Bence 2024’te pek fazla bir artış olmadı lojistik maliyetlerde. 2025 yılında da benzer bir seyir izlenir diye düşünüyorum. Tabi Kızıldeniz’in veya Süveyş’in kapanması gibi enteresan büyük küresel olaylar olmazsa. Küresel piyasalarda talepte yaşanan daralma nedeniyle lojistik maliyetlerin 2024 gibi devam edeceğine inanıyorum. Kızıldeniz geçişlerinde yaşanan sorunlar nedeniyle biz de doğudaki uzak pazarlara şu anda pek bakamıyoruz. Ancak sonuçta her şey arz talep meselesi. Bir ciddi talep oluştuğunda ona göre bir lojistik kanal da yaratılabilir.

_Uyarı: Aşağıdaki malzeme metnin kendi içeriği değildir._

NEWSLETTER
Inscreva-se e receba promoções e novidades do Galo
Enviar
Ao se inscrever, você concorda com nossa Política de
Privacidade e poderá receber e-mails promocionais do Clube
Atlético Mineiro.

Yeni Taleplere Yanıt Vermek ve Sürdürülebilirlik
Karton sonuçta geri dönüşümden elde ediliyor yüzde 60 oranında. Şu anda Avrupa’da en yeni teknoloji ile donatılmış üç geri dönüşüm tesisi de Türkiye’de. Biz geri dönüşümlü üründe net ihracatçı durumundayız. Sektördeki firmalar da çok ciddi yatırımlar yapıyorlar. Bizde böyle bir hammadde varken çok zor olmaz yeni talebe yanıt vermemiz sektör olarak. Türkiye’de karton ambalaj sanayi yeni ihracat taleplerine her zaman hazırdır. Ayrıca plastikten sürdürülebilirlik anlamında karton ambalaja yöneliş süreci var. Bu yeşil dalga karton ambalaj sanayini daha da büyütecek. Özellikle büyük grupların kendi sürdürülebilirlik hedefleri doğrultusunda dönüştürebilecekleri ürünler için de karton ambalaja geçme yaklaşımları var. Yıllar içinde kaybettiğimiz bir çok segmenti yeniden geri alma şansımız var artık bu dönüşüm sayesinde.
Benim gördüğüm en yoğun dönüşüm deterjanda yaşanıyor. Birçok gıda ürününde de bu dönüşüm giderek hız kazanıyor. Pet yemleri ve besin gruplarının ambalajlarında ciddi bir dönüşüm var. Pet sektörü büyüme içinde tüm dünyada. Bir anlamda karton ambalaj sektörü sürdürülebilirlik bağlamında geleceğin en yüksek vaat ürettiği bir sektör durumunda. Geçen 20 yılda rakip ambalaja biraz pazar kaybetmiştik. Şimdi onları geri alacağız. Doğa bir yerde kendi dengesini kuruyor. Bu dönümün iki önemli nedeni var, bir sürdürülebilirlik regülasyonları diğeri de Z kuşağının hassasiyetleri. Z kuşağının markalar üzerinde ciddi bir baskısı var ve dönüşüme yönelmeyen markaları da cezalandırıyorlar. Dünyada yeni patron Z kuşağı ve onların istekleri.
Karton ambalaja geçişte hangi ürün grupları daha belirgin?
Tabii şu gerçeği de belirtmeliyim. Karton ambalajın hammaddesi diğer ambalajlara göre pahalı, bu nedenle bazı üreticiler de karton ambalaja geçmekte biraz direnç gösteriyorlar. Ama bu trendin artık geri dönüşü yok. Daha önce hiç konuşmadığımız sektörler ve projelerde de konuşmaya başladık. Örneğin bir markanın ABC segmentte karton ambalaj kullanan ürünleri var ve şimdi DEF kategorideki ürünleri de karton ambalaj kullanmaya başlamak istiyorlar. Şirketler artık ortaklarına, yönetim kurullarına, tüketicilere, müşterilere bir anlamda hesap vermek zorundalar sürdürülebilirlik konusunda.